There are some frequent and harmless cases of drooling – for instance, a numbed mouth from either benzocaine, or when going to the dentist's office.

Isolated drooling in healthy infants and toddlers is normal and may be associated with teething. It is unlikely to be a sign of disease or complications. Drooling in infants and young children may be exacerbated by upper respiratory infections and nasal allergies.
Some people with drooling problems are at increased risk of inhaling saliva, food, or fluids into the lungs, especially if drooling is secondary to a neurological problem. However, if the body's normal reflex mechanisms (such as gagging and coughing) are not impaired, this is not life-threatening.

== Causes ==

Smiley drooling during sleep

Drooling or sialorrhea can occur during sleep. It is often the result of open-mouth posture from CNS depressants intake or sleeping on one's side. Sometimes while sleeping, saliva does not build up at the back of the throat and does not trigger the normal swallow reflex, leading to the condition. Freud conjectured that drooling occurs during deep sleep, and within the first few hours of falling asleep, since those who are affected by the symptom experience the most severe harm while napping, rather than during overnight sleep.

A sudden onset of drooling may indicate poisoning – especially by pesticides or mercury – or reaction to snake or insect venom. Excess capsaicin can cause drooling as well, an example being the ingestion of particularly high Scoville Unit chili peppers. Some neurological problems cause drooling.
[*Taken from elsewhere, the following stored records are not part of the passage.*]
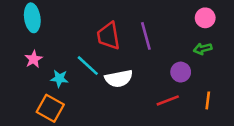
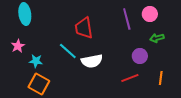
pink circle: (205, 18) -> (150, 14), moved
purple line: (146, 36) -> (127, 19), moved
pink star: (34, 59) -> (18, 46), moved
cyan star: (59, 78) -> (36, 61), moved

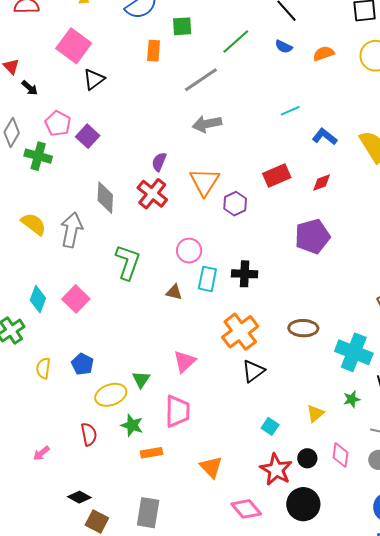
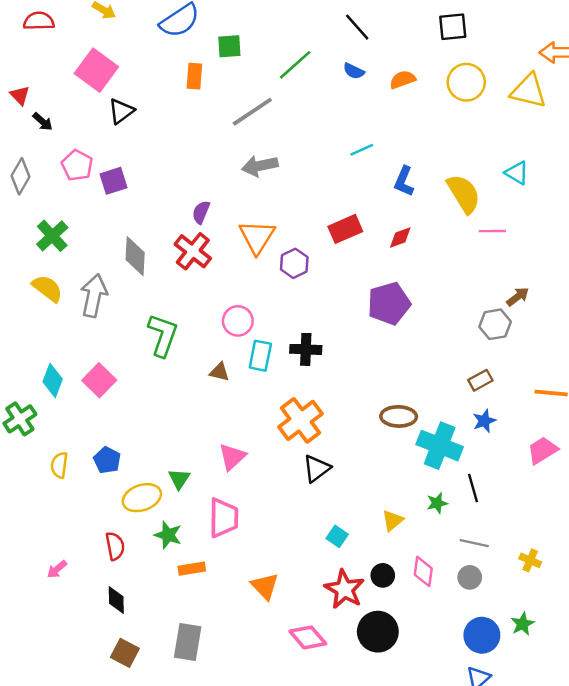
purple square: (88, 136) -> (114, 181), turned 30
blue L-shape: (325, 137) -> (404, 181), turned -105
green cross: (38, 156) -> (52, 236), moved, turned 32
brown ellipse: (303, 328) -> (399, 416), moved
black diamond: (79, 497) -> (116, 600), moved, turned 60

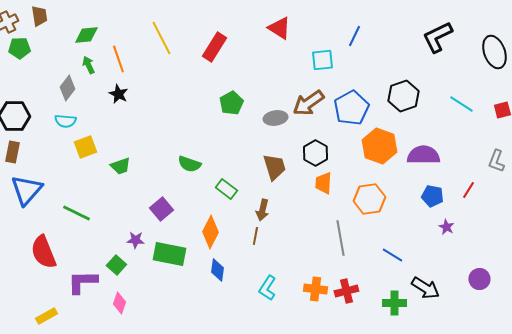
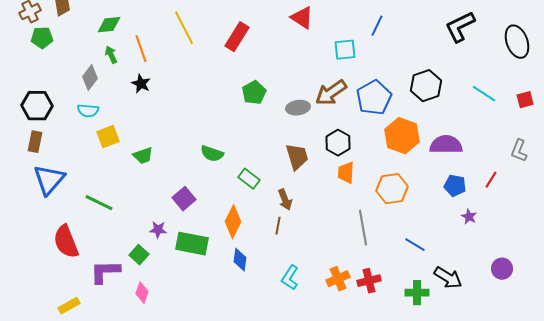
brown arrow: (262, 210) -> (285, 200), turned -35
orange cross: (315, 289) -> (338, 279), turned -30

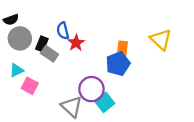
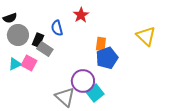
red star: (76, 43) -> (81, 15), moved
orange rectangle: (122, 48) -> (101, 44), moved
pink square: (30, 86) -> (29, 63), moved

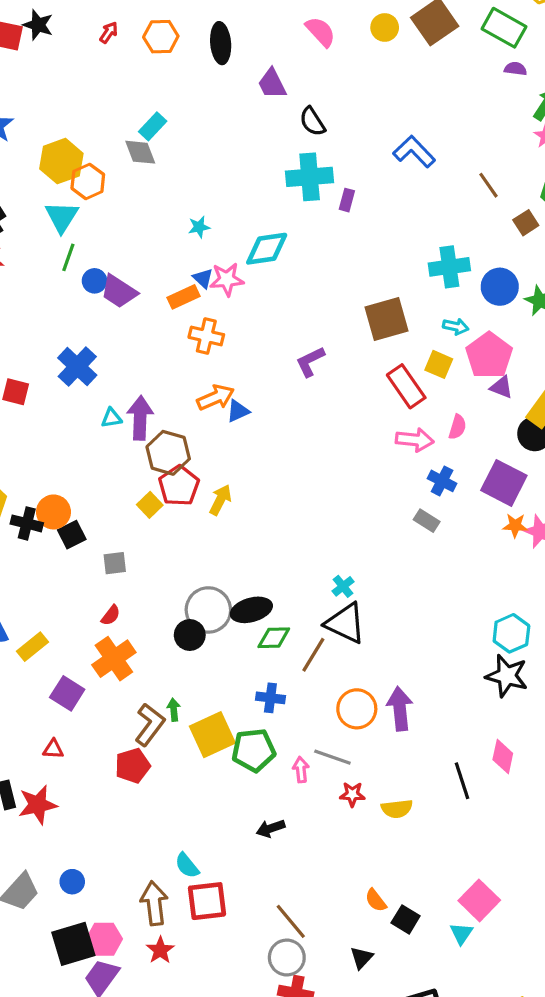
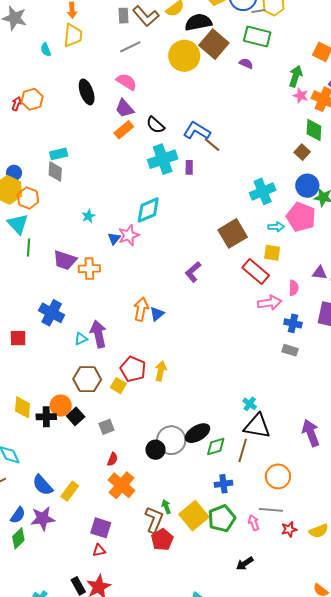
yellow circle: (385, 27) -> (184, 56), size x1.8
pink semicircle: (321, 32) -> (127, 82), moved
orange hexagon: (161, 37) -> (32, 99), moved
purple semicircle: (515, 69) -> (246, 63), moved, turned 32
cyan rectangle: (153, 126) -> (59, 154), turned 48
gray diamond: (140, 152) -> (55, 172), turned 40
blue L-shape: (414, 152) -> (197, 131), moved
brown line: (488, 185) -> (212, 145), moved
cyan star: (199, 227) -> (88, 216), moved
blue triangle: (203, 278) -> (114, 238), turned 40
blue circle: (95, 281) -> (14, 173), moved
blue circle: (500, 287) -> (307, 186), moved
orange rectangle: (183, 297) -> (124, 130), moved
orange cross: (206, 336) -> (89, 269), moved
pink pentagon: (489, 356) -> (301, 217), moved
purple triangle: (502, 387) -> (320, 273), moved
orange arrow: (216, 397) -> (141, 309), turned -40
brown hexagon: (168, 453) -> (87, 379), moved
black circle: (190, 635) -> (155, 450), moved
purple square: (67, 693) -> (101, 528), moved
purple arrow: (400, 709) -> (311, 433), moved
red pentagon: (133, 766) -> (162, 540), moved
Medication can cause drooling, either due to primary action or side-effects; for example the pain-relief medication Orajel can numb the mucosa.

Causes include:
- exercise, especially cardiovascular exercise
- stroke and other neurological pathologies
- intellectual disability
- adenoid hypertrophy
- cerebral palsy
- amyotrophic lateral sclerosis
- tumors of the upper aerodigestive tract
- Parkinson's disease
- rabies
- mercury poisoning

Drooling associated with fever or trouble swallowing may be a sign of an infectious disease including:
- retropharyngeal abscess
- peritonsillar abscess
- tonsillitis
- mononucleosis
- strep throat
- obstructive diseases (tumors, stenosis)
- inability to swallow due to neurodegenerative diseases (amyotrophic lateral sclerosis)

==Treatment==
A comprehensive treatment plan depends on the cause and incorporates several stages of care: Correction of reversible causes, behavior modification, medical treatment, and surgical procedures.

Atropine sulfate tablets are used in some circumstances to reduce salivation. The same for anticholinergic drugs which can be also a benefit because they decrease the activity of the acetylcholine muscarinic receptors and can result in decreased salivation. They may be prescribed by doctors in conjunction with behavior modification strategies. Other drugs used are glycopyrrolate and botulinum toxin A – botox injection in salivary glands to diminish saliva production.

In general, surgical procedures are considered after clear diagnosis of the cause and evaluation of non-invasive treatment options. Severe cases can be sometimes be treated by surgical intervention – salivary duct relocalization, or in extreme cases resection of salivary glands.

==Popular culture==

Smiley drooling as a sign of desire

Increased production of saliva, for which drooling is a convenient visual representation, is an autonomic response to noticing (or thinking of) desirable food; cf. the adjective "mouthwatering". Based on this association, the scope of the meaning of the term drool in popular use has expanded to include any occasion wherein someone highly desires something.